» AVAILABLE RECORDS:

%%

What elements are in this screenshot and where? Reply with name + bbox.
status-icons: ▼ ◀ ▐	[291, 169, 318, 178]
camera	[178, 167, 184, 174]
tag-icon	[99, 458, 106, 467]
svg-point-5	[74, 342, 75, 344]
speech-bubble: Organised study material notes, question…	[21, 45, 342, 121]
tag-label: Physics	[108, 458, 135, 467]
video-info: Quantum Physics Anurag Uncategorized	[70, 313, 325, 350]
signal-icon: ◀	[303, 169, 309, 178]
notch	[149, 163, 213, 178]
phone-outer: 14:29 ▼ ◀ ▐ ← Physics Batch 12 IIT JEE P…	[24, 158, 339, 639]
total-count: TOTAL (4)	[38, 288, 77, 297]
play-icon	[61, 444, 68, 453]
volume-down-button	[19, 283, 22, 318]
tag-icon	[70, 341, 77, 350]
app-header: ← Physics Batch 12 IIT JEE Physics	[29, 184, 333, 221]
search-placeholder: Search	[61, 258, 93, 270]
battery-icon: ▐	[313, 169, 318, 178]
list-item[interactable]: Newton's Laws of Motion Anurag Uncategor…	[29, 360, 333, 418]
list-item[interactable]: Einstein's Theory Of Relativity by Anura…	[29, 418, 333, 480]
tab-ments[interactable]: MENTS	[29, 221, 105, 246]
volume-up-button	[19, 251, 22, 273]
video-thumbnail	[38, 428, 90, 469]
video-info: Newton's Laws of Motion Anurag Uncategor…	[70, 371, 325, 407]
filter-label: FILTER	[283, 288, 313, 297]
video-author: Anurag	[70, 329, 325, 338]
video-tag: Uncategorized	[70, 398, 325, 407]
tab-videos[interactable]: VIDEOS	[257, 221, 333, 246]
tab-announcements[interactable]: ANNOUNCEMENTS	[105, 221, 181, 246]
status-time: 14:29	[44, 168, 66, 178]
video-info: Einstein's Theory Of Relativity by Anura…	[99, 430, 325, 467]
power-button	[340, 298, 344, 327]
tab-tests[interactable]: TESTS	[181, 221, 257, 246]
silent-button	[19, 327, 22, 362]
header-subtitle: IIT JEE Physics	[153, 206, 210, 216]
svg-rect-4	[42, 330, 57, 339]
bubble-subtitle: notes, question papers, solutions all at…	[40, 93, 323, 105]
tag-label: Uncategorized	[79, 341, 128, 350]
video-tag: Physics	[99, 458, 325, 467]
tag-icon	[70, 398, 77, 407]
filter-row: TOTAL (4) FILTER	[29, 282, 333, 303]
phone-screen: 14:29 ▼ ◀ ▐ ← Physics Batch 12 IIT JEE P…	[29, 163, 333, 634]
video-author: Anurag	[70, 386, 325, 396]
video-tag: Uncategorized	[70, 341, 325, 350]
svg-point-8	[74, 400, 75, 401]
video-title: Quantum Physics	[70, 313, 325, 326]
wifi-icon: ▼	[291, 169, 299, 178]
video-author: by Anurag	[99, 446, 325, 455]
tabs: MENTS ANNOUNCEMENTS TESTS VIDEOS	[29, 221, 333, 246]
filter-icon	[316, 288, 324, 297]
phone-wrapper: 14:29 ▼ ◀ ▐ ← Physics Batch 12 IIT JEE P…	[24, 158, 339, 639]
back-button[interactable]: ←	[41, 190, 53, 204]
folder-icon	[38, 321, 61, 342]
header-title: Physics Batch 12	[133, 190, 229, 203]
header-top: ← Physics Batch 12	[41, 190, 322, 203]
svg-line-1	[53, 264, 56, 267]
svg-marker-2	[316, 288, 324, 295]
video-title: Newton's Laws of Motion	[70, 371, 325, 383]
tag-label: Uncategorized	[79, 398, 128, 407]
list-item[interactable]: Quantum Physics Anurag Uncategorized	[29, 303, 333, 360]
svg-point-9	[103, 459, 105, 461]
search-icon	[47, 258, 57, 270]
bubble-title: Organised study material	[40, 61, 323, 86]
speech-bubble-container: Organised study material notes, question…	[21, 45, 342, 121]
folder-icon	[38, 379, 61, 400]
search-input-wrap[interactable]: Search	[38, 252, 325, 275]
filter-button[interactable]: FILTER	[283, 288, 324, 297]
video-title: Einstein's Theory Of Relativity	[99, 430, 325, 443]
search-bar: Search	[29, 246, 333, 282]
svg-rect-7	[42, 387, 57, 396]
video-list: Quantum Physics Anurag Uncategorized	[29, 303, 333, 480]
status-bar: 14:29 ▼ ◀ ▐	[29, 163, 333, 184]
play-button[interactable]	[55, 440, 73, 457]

%%

» THE PROBLEM:
Copy out each line of the material in which the word "speech" turns up.

» ANSWER TO THIS EXERCISE:
speech-bubble: Organised study material notes, question…	[21, 45, 342, 121]
speech-bubble-container: Organised study material notes, question…	[21, 45, 342, 121]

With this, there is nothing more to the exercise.